Top of DATA TO USE

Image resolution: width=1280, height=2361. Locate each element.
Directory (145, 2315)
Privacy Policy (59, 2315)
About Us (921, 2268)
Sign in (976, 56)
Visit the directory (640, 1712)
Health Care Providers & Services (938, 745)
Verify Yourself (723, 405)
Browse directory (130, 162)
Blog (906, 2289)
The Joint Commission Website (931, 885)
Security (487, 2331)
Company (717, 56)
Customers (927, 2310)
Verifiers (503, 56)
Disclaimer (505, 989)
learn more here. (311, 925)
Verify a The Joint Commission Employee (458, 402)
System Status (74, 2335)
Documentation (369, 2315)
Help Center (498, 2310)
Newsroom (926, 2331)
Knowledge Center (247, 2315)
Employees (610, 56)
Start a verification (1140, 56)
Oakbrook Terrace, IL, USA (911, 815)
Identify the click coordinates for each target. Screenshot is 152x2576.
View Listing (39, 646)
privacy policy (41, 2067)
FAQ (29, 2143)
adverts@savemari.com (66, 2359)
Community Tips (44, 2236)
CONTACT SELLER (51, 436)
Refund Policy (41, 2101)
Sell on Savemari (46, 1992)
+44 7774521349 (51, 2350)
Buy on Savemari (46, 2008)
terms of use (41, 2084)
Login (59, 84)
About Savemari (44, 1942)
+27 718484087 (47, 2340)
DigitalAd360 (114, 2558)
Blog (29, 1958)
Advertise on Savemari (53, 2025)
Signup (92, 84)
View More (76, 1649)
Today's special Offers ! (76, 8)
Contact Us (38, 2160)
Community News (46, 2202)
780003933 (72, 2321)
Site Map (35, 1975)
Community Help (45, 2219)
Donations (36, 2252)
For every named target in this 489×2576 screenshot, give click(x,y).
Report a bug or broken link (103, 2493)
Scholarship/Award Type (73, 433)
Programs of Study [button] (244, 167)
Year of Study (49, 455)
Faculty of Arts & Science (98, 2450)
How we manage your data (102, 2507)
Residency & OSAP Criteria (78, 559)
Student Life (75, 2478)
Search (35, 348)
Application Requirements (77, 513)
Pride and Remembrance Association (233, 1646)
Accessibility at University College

Bottom of DATA TO USE

WHAT THE TASK ASKS
Extract each line from the listing above, please, and repeat it exactly.

ANSWER FOR THE TASK
Image resolution: width=1280, height=2361. Locate each element.
Directory (145, 2315)
Privacy Policy (59, 2315)
About Us (921, 2268)
Sign in (976, 56)
Visit the directory (640, 1712)
Health Care Providers & Services (938, 745)
Verify Yourself (723, 405)
Browse directory (130, 162)
Blog (906, 2289)
The Joint Commission Website (931, 885)
Security (487, 2331)
Company (717, 56)
Customers (927, 2310)
Verifiers (503, 56)
Disclaimer (505, 989)
learn more here. (311, 925)
Verify a The Joint Commission Employee (458, 402)
System Status (74, 2335)
Documentation (369, 2315)
Help Center (498, 2310)
Newsroom (926, 2331)
Knowledge Center (247, 2315)
Employees (610, 56)
Start a verification (1140, 56)
Oakbrook Terrace, IL, USA (911, 815)
Identify the click coordinates for each target. Screenshot is 152x2576.
View Listing (39, 646)
privacy policy (41, 2067)
FAQ (29, 2143)
adverts@savemari.com (66, 2359)
Community Tips (44, 2236)
CONTACT SELLER (51, 436)
Refund Policy (41, 2101)
Sell on Savemari (46, 1992)
+44 7774521349 (51, 2350)
Buy on Savemari (46, 2008)
terms of use (41, 2084)
Login (59, 84)
About Savemari (44, 1942)
+27 718484087 (47, 2340)
DigitalAd360 (114, 2558)
Blog (29, 1958)
Advertise on Savemari (53, 2025)
Signup (92, 84)
View More (76, 1649)
Today's special Offers ! (76, 8)
Contact Us (38, 2160)
Community News (46, 2202)
780003933 (72, 2321)
Site Map (35, 1975)
Community Help (45, 2219)
Donations (36, 2252)
For every named target in this 489×2576 screenshot, give click(x,y).
Report a bug or broken link (103, 2493)
Scholarship/Award Type (73, 433)
Programs of Study [button] (244, 167)
Year of Study (49, 455)
Faculty of Arts & Science (98, 2450)
How we manage your data (102, 2507)
Residency & OSAP Criteria (78, 559)
Student Life (75, 2478)
Search (35, 348)
Application Requirements (77, 513)
Pride and Remembrance Association (233, 1646)
Accessibility at University College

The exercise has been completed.